━━━━━ EXERCISE INPUT ━━━━━
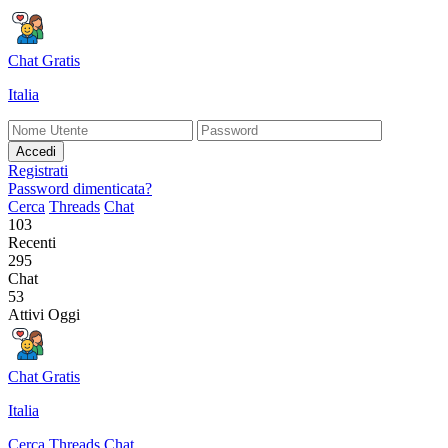
Chat Gratis
Italia
Accedi
Registrati
Password dimenticata?
Cerca
Threads
Chat
103
Recenti
295
Chat
53
Attivi Oggi
Chat Gratis
Italia
Cerca
Threads
Chat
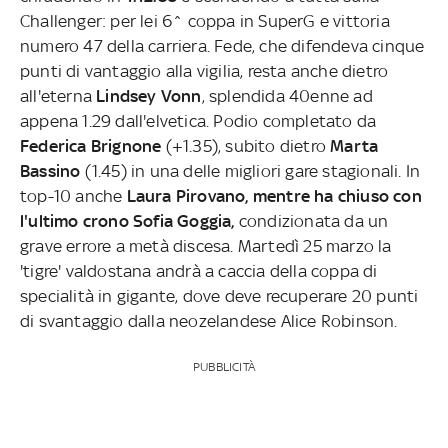
Challenger: per lei 6^ coppa in SuperG e vittoria
numero 47 della carriera. Fede, che difendeva cinque
punti di vantaggio alla vigilia, resta anche dietro
all'eterna
Lindsey Vonn
, splendida 40enne ad
appena 1.29 dall'elvetica. Podio completato da
Federica Brignone
(+1.35), subito dietro
Marta
Bassino
(1.45) in una delle migliori gare stagionali. In
top-10 anche
Laura Pirovano, mentre ha chiuso con
l'ultimo crono Sofia Goggia,
condizionata da un
grave errore a metà discesa. Martedì 25 marzo la
'tigre' valdostana andrà a caccia della coppa di
specialità in gigante, dove deve recuperare 20 punti
di svantaggio dalla neozelandese Alice Robinson.
PUBBLICITÀ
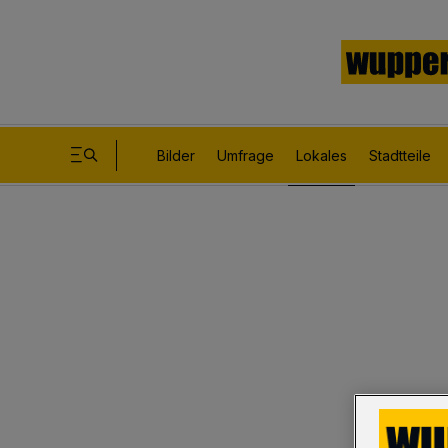
Bilder
Umfrage
Lokales
Stadtteile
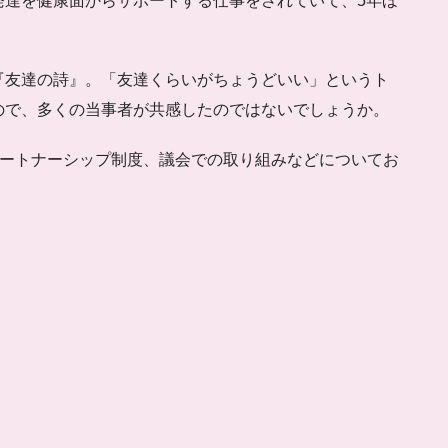
発達を健康面からサポートする仕事をされていて、5年ほ
。
『友達の詩』。「友達くらいがちょうどいい」というト
ので、多くの当事者が共感したのではないでしょうか。
パートナーシップ制度、議会での取り組みなどについてお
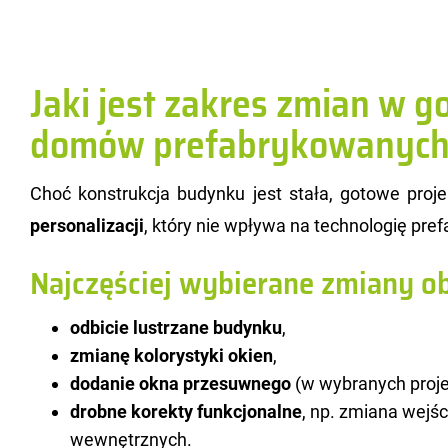
Jaki jest zakres zmian w 
domów prefabrykowanych
Choć kon­struk­cja bu­dyn­ku jest stała, go­to­we pr
per­so­na­li­za­cji
, który nie wpły­wa na tech­no­lo­gię pre­fa­
Najczęściej wybierane zmiany o
odbicie lustrzane budynku
,
zmianę kolorystyki okien
,
dodanie okna przesuwnego
(w wybranych proje
drobne korekty funkcjonalne
, np. zmiana wejśc
wewnętrznych.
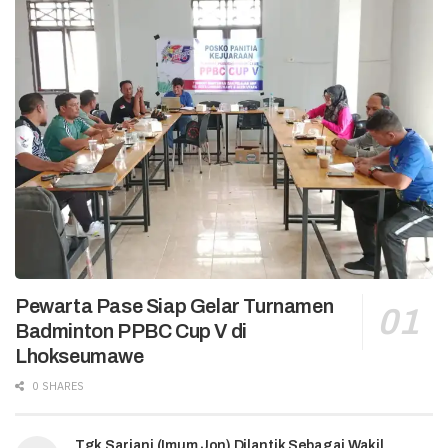
Pewarta Pase Siap Gelar Turnamen
Badminton PPBC Cup V di
Lhokseumawe
0 SHARES
Tgk Sarjani (Imum Jon) Dilantik Sebagai Wakil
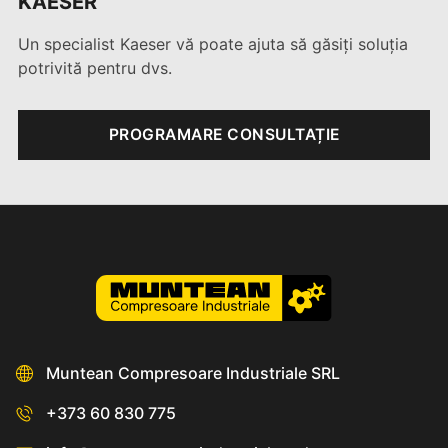
KAESER
Un specialist Kaeser vă poate ajuta să găsiți soluția
potrivită pentru dvs.
PROGRAMARE CONSULTAȚIE
Muntean Compresoare Industriale SRL
+373 60 830 775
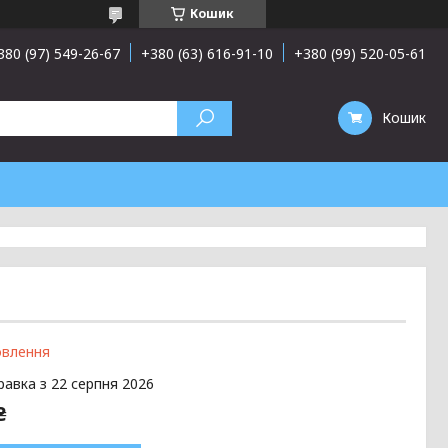
Кошик
380 (97) 549-26-67
+380 (63) 616-91-10
+380 (99) 520-05-61
Кошик
овлення
равка з 22 серпня 2026
₴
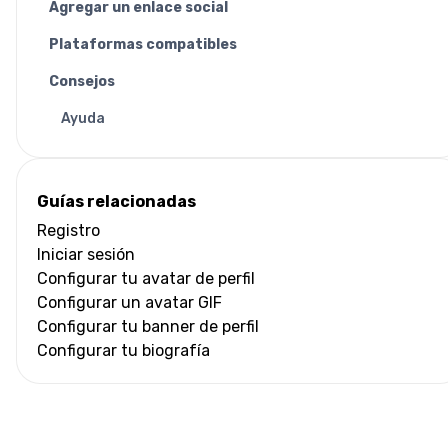
Agregar un enlace social
Plataformas compatibles
Consejos
Ayuda
Guías relacionadas
Registro
Iniciar sesión
Configurar tu avatar de perfil
Configurar un avatar GIF
Configurar tu banner de perfil
Configurar tu biografía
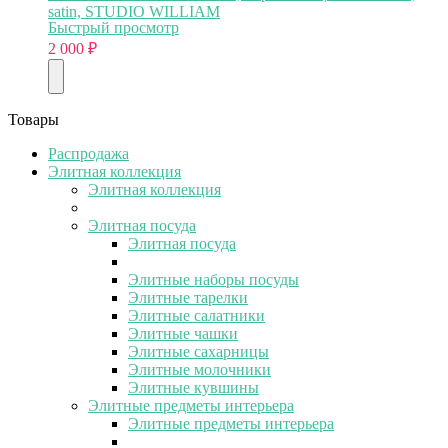
satin, STUDIO WILLIAM
Быстрый просмотр
2 000
₽
Товары
Распродажа
Элитная коллекция
Элитная коллекция
Элитная посуда
Элитная посуда
Элитные наборы посуды
Элитные тарелки
Элитные салатники
Элитные чашки
Элитные сахарницы
Элитные молочники
Элитные кувшины
Элитные предметы интерьера
Элитные предметы интерьера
━━━━━
● **THE TASK**
All that should appear in the answer is the lines above from the line with "Password dimenticata?" through the line with "wewnętrznych.", retyped exactly, pictures left out.

● **THE ANSWER**
Password dimenticata?
Cerca
Threads
Chat
103
Recenti
295
Chat
53
Attivi Oggi
Chat Gratis
Italia
Cerca
Threads
Chat
Challenger: per lei 6^ coppa in SuperG e vittoria
numero 47 della carriera. Fede, che difendeva cinque
punti di vantaggio alla vigilia, resta anche dietro
all'eterna
Lindsey Vonn
, splendida 40enne ad
appena 1.29 dall'elvetica. Podio completato da
Federica Brignone
(+1.35), subito dietro
Marta
Bassino
(1.45) in una delle migliori gare stagionali. In
top-10 anche
Laura Pirovano, mentre ha chiuso con
l'ultimo crono Sofia Goggia,
condizionata da un
grave errore a metà discesa. Martedì 25 marzo la
'tigre' valdostana andrà a caccia della coppa di
specialità in gigante, dove deve recuperare 20 punti
di svantaggio dalla neozelandese Alice Robinson.
PUBBLICITÀ
Bilder
Umfrage
Lokales
Stadtteile
発達を健康面からサポートする仕事をされていて、5年ほ
。
『友達の詩』。「友達くらいがちょうどいい」というト
ので、多くの当事者が共感したのではないでしょうか。
パートナーシップ制度、議会での取り組みなどについてお
Jaki jest zakres zmian w 
domów prefabrykowanych
Choć kon­struk­cja bu­dyn­ku jest stała, go­to­we pr
per­so­na­li­za­cji
, który nie wpły­wa na tech­no­lo­gię pre­fa­
Najczęściej wybierane zmiany o
odbicie lustrzane budynku
,
zmianę kolorystyki okien
,
dodanie okna przesuwnego
(w wybranych proje
drobne korekty funkcjonalne
, np. zmiana wejśc
wewnętrznych.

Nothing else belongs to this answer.